Recovery Channel

Accused of complacency and under pressure to boost ratings, ITV has reluctantly accepted the need for a marketing strategy to win and retain viewer loyalty. Marketing Week asked three industry players to give their overview and to offer advice

ITV is a brand under pressure. It has a declining share of viewers as a result of growing competition from new broadcasters and an improved performance by the BBC.

It also finds itself offering an audience to advertisers that is becoming less attractive. An audience getting older and more down-market as the middle classes watch less TV.

It is also having to deal with a decline in its supply of product. Viewers are deserting television for other leisure pursuits including games that involve using the TV itself. With Channel 5, digital television and video on demand looming on the horizon, marketing is one way that its customers – advertisers – believe the channel can hold onto its audience.

Admittedly advertisers have put more pressure on ITV to increase its spend on programming and boost its share of viewing. ITV has responded and an extra 12m was spent on this autumn’s schedule. The 1996 programme budget has also been increased by an additional 13m from the original figure to 583m.

The channel is now moving its attention to marketing ITV to viewers. In April, it began its first generic poster campaign for ITV programmes and this autumn has seen the biggest above-the-line support for ITV programmes with work for The Bill and the forthcoming Beatles Anthology.

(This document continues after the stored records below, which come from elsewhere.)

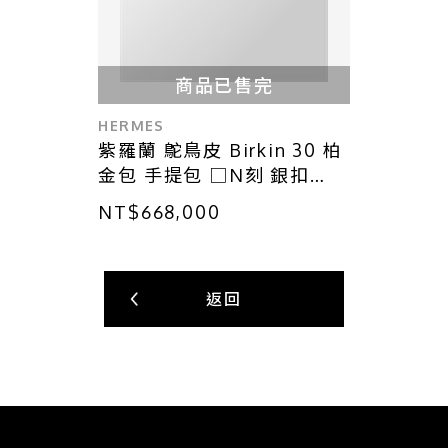
商品已售完
HERMES
紫羅蘭 鴕鳥皮 Birkin 30 柏
金包 手提包 □N刻 銀扣
【HERMES 愛馬仕】
NT$668,000
返回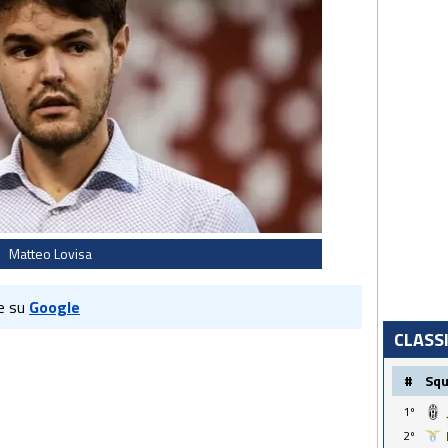
Matteo Lovisa
e su
Google
CLASS
#
Sq
1º
2º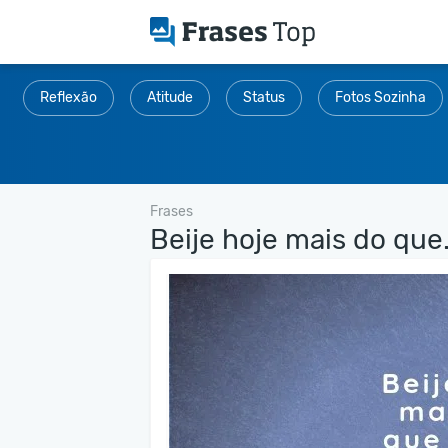
Reflexão
Atitude
Status
Fotos Sozinha
Frases
Beije hoje mais do que.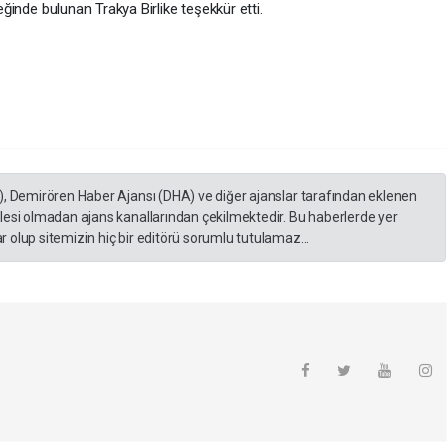
teğinde bulunan Trakya Birlike teşekkür etti.
), Demirören Haber Ajansı (DHA) ve diğer ajanslar tarafından eklenen
lesi olmadan ajans kanallarından çekilmektedir. Bu haberlerde yer
 olup sitemizin hiç bir editörü sorumlu tutulamaz...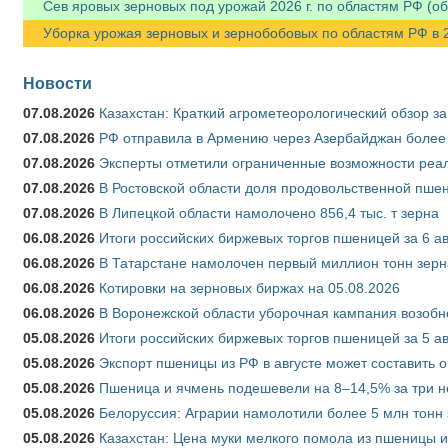
Сев яровых зерновых под урожай 2026 г. по областям РФ (об
Уборка урожая зерновых и зернобобовых по областям РФ в 202
Новости
07.08.2026
Казахстан: Краткий агрометеорологический обзор за
07.08.2026
РФ отправила в Армению через Азербайджан более 
07.08.2026
Эксперты отметили ограниченные возможности реали
07.08.2026
В Ростовской области доля продовольственной пш
07.08.2026
В Липецкой области намолочено 856,4 тыс. т зерна
06.08.2026
Итоги российских биржевых торгов пшеницей за 6 ав
06.08.2026
В Татарстане намолочен первый миллион тонн зерн
06.08.2026
Котировки на зерновых биржах на 05.08.2026
06.08.2026
В Воронежской области уборочная кампания возобн
05.08.2026
Итоги российских биржевых торгов пшеницей за 5 ав
05.08.2026
Экспорт пшеницы из РФ в августе может составить 
05.08.2026
Пшеница и ячмень подешевели на 8–14,5% за три 
05.08.2026
Белоруссия: Аграрии намолотили более 5 млн тонн
05.08.2026
Казахстан: Цена муки мелкого помола из пшеницы и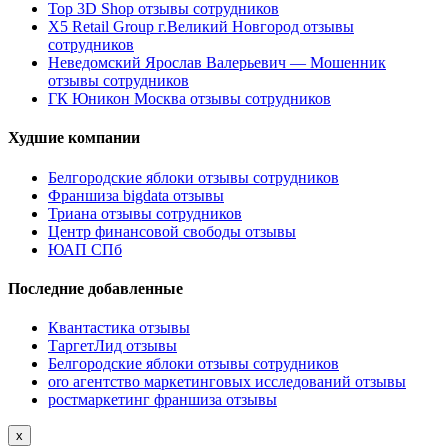
Top 3D Shop отзывы сотрудников
X5 Retail Group г.Великий Новгород отзывы
сотрудников
Неведомский Ярослав Валерьевич — Мошенник
отзывы сотрудников
ГК Юникон Москва отзывы сотрудников
Худшие компании
Белгородские яблоки отзывы сотрудников
Франшиза bigdata отзывы
Триана отзывы сотрудников
Центр финансовой свободы отзывы
ЮАП СПб
Последние добавленные
Квантастика отзывы
ТаргетЛид отзывы
Белгородские яблоки отзывы сотрудников
oro агентство маркетинговых исследований отзывы
ростмаркетинг франшиза отзывы
x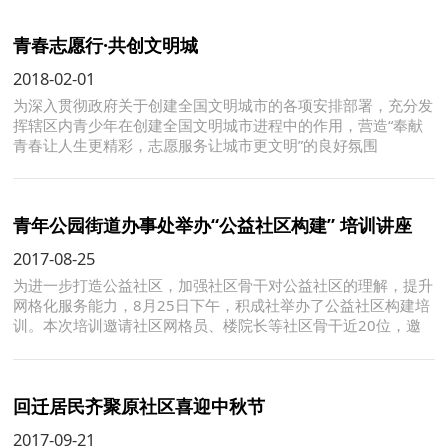
青春志愿行·共创文明城
2018-02-01
为深入贯彻政府关于创建全国文明城市的各项安排部署，充分发
挥辖区内青少年在创建全国文明城市进程中的作用，营造“奉献
青春让人生更精彩，志愿服务让城市更文明”的良好氛围
青年公园街道办事处举办“公益社区构建” 培训讲座
2017-08-25
为进一步打造公益社区，加强社区骨干对公益社区的理解，提升
网格化服务能力，8月25日下午，积成社举办了公益社区构建培
训。本次培训邀请社区网格员、楼院长等社区骨干近20位，邀
请资深社区志愿者胡老师为大家讲解如何打造公益社区。
回迁居民齐聚原社区喜迎中秋节
2017-09-21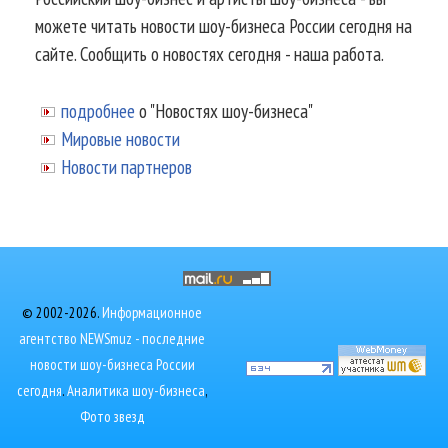
можете читать новости шоу-бизнеса России сегодня на
сайте. Сообщить о новостях сегодня - наша работа.
подробнее
о "Новостях шоу-бизнеса"
Мировые новости
Новости партнеров
© 2002-2026.
Информационное
агентство NEWSmuz - последние
новости шоу-бизнеса России
сегодня
.
Аналитика шоу-бизнеса
,
Фото звезд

Other marketing ventures include a scratchcard competition linked to daytime ads, pioneered by Carlton.

The Network Centre’s Marketing Forum, the committee formed by the ITV sales directors and the Network Centre’s chief executive Marcus Plantin to co-ordinate marketing, is drawing up a pitch list of full-service agencies for the ITV account. This includes the incumbent Grey/MediaCom along with Ogilvy & Mather, Lowe Howard-Spink, Bartle Bogle Hegarty and Abbott Mead Vickers.BBDO.

The pitch was organised because Grey was only appointed last November on an ad-hoc basis and now ITV is increasing its spend from around 1m this year to 6m next. Along with that, it wants agencies to come up with longer-term strategic plans for the brand.

The Network Centre is also looking for a marketing co-ordinator. The role will be relatively junior, and the lucky applicant will report to the Marketing Forum.

That the marketer’s role is to be subservient to the sales directors on the Marketing Forum is indicative of the status of marketing among ITV executives. Indeed, the Marketing Forum is itself a misnomer since it comprises sales directors and Network Centre staff rather than marketers; and, to some extent, these people will inevitably work to their own agendas.

The individual ITV airtime sales directors on the Forum worry that generic marketing of ITV to advertisers by the centre could lead to a one-stop sell of ITV’s airtime.

Jonathan Shier, former deputy chief executive of Thames TV, who pushed for a united approach to marketing ITV, had a stormy time as chairman of the ITV Association’s marketing committee in the early Nineties – this committee disappeared along with the ITVA when it was replaced with the Network Centre.

From the inauguration of the Network Centre it took six months for chief executive Andrew Quinn to appoint a marketing director. The post then went to former Central sales director Dick Emery who lasted 18 months. Just before Emery left, 17 people were made redundant from the Network Centre including key marketing personnel such as business development director Kate Hampton.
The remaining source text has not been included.